Feature design description

How to use

Users are required to enable the Remote Tools Gem in order to gain access to debugging facilities in script canvas. When a debugging panel is open and the gem is not present, it will show an message in said panel of the like "please enable remote tools gem to enable debugging facilities".

Image

Then it is just about creating/opening a ScriptCanvas file in the ScriptCanvas editor, and right clicking on a node. The option to "Add Breakpoint" will be available. Once clicked, the graph will be observed if it wasn't already (there is a dedicated panel listing observed graphs) and an icon will show up on the node (see details below).

Image

If the graph is assigned to an entity in a level, and that the user enters play mode, if the logic reaches the node, then the editor/client executable will freeze and the ScriptCanvas UI will update with a new state on the Node. Allowing the user to resume execution, or proceed step by step to the following nodes. The other debugging windows will also be filled with the current context (mockups below).

New UI elements

Overview

Below is a mock-up of ScriptCanvas with the addition of the new panels and elements to support enhanced debugging. It represents the state of an observed graph while the execution is running (no breakpoint is currently hit). This file is visible in figma.

Image

1. Breakpoint node state

An icon visible at the top right corner is there to state the current breakpoint status on the node.

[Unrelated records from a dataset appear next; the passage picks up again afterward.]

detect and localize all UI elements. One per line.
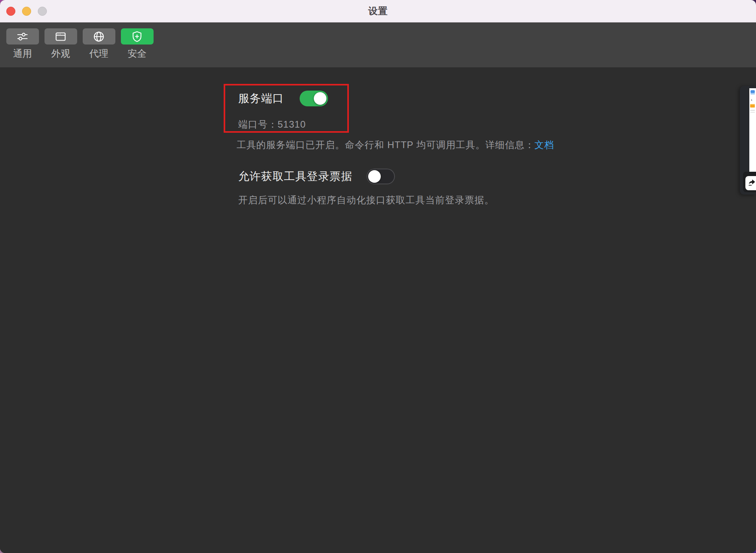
- tab-general[interactable]: 通用: [6, 28, 39, 60]
- service-port-toggle[interactable]: [300, 91, 328, 106]
- login-ticket-description: 开启后可以通过小程序自动化接口获取工具当前登录票据。: [238, 194, 494, 206]
- login-ticket-row: 允许获取工具登录票据: [238, 169, 395, 184]
- sliders-icon: [16, 30, 29, 43]
- list-lines: [750, 110, 755, 111]
- minimize-button[interactable]: [22, 7, 31, 16]
- port-number-text: 端口号：51310: [238, 118, 306, 131]
- login-ticket-toggle[interactable]: [367, 169, 395, 184]
- content-area: 服务端口 端口号：51310 工具的服务端口已开启。命令行和 HTTP 均可调用…: [0, 67, 756, 553]
- docs-link[interactable]: 文档: [535, 139, 554, 150]
- toggle-knob: [368, 170, 381, 183]
- settings-window: 设置 通用: [0, 0, 756, 553]
- toggle-knob: [314, 92, 326, 105]
- tab-appearance-label: 外观: [51, 47, 70, 60]
- tab-proxy-button[interactable]: [83, 28, 115, 45]
- close-button[interactable]: [6, 7, 15, 16]
- traffic-lights: [6, 0, 47, 22]
- zoom-button-disabled: [38, 7, 47, 16]
- app-icon: [750, 90, 755, 95]
- tab-general-button[interactable]: [6, 28, 39, 45]
- folder-icon: [750, 104, 755, 108]
- tab-appearance[interactable]: 外观: [44, 28, 77, 60]
- tab-appearance-button[interactable]: [44, 28, 77, 45]
- service-port-description-text: 工具的服务端口已开启。命令行和 HTTP 均可调用工具。详细信息：: [237, 139, 535, 150]
- tab-security-button[interactable]: [121, 28, 154, 45]
- share-button[interactable]: [745, 176, 756, 190]
- titlebar: 设置: [0, 0, 756, 22]
- window-icon: [54, 30, 67, 43]
- peek-window-content: ‹: [749, 88, 756, 172]
- tab-proxy-label: 代理: [89, 47, 108, 60]
- service-port-row: 服务端口: [238, 91, 328, 106]
- peek-window[interactable]: ‹: [740, 86, 756, 195]
- settings-toolbar: 通用 外观: [0, 22, 756, 67]
- chevron-icon: ‹: [751, 98, 752, 102]
- tab-security[interactable]: 安全: [120, 28, 154, 60]
- tab-security-label: 安全: [128, 47, 146, 60]
- login-ticket-label: 允许获取工具登录票据: [238, 169, 352, 184]
- tab-general-label: 通用: [13, 47, 32, 60]
- service-port-description: 工具的服务端口已开启。命令行和 HTTP 均可调用工具。详细信息：文档: [237, 139, 554, 151]
- share-arrow-icon: [747, 178, 756, 189]
- shield-plus-icon: [130, 30, 144, 43]
- service-port-label: 服务端口: [238, 91, 284, 106]
- window-title: 设置: [0, 5, 756, 17]
- tab-proxy[interactable]: 代理: [82, 28, 115, 60]
- globe-icon: [92, 30, 106, 43]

The exact same icon is to be used in the breakpoints window. On hover on the icon, a tooltip should show to explain the state.

State Description Illustration
None Normal node state Image
Pending add We are doing request to the engine to add a breakpoint, until the engine answers we show this pending icon Image
Unmatched location Occurs when breakpoint was added onto a new node and graph not saved. Breakpoint will be added on save Image
Enabled Breakpoint is registered and enabled Image
Disabled Breakpoint has been manually disabled (but not removed) by the user. It is still listed in the breakpoints list and can easily be toggled back on Image
Hit During execution, when breakpoint is hit the icon changes to something close to an arrow. The current node at the state of execution has a dotted line.
We might want more feedback in the global graph view to state that a breakpoint is hit (In unreal, there is a giant arrow above the node for example)
Image

2. Action bar

The action bar visible on the top will be expanded with the following elements :

Image

A. Debug context menu to allow to start/pause/stop/restart execution. When a breakpoint is hit, allow to step in/out and step over. The UI is following the one from Visual Studio Code (mit-licensed icons) given that I believe they are way more explicit and better designed than the one currently in usage in the LuaEditor (screenshot below)

Image

B. Target picker to attach to a remote process. It is a copy from the one currently in use in the Lua Editor. The "context" has not been kept as - as far as I am aware - it is always the default lua context in usage.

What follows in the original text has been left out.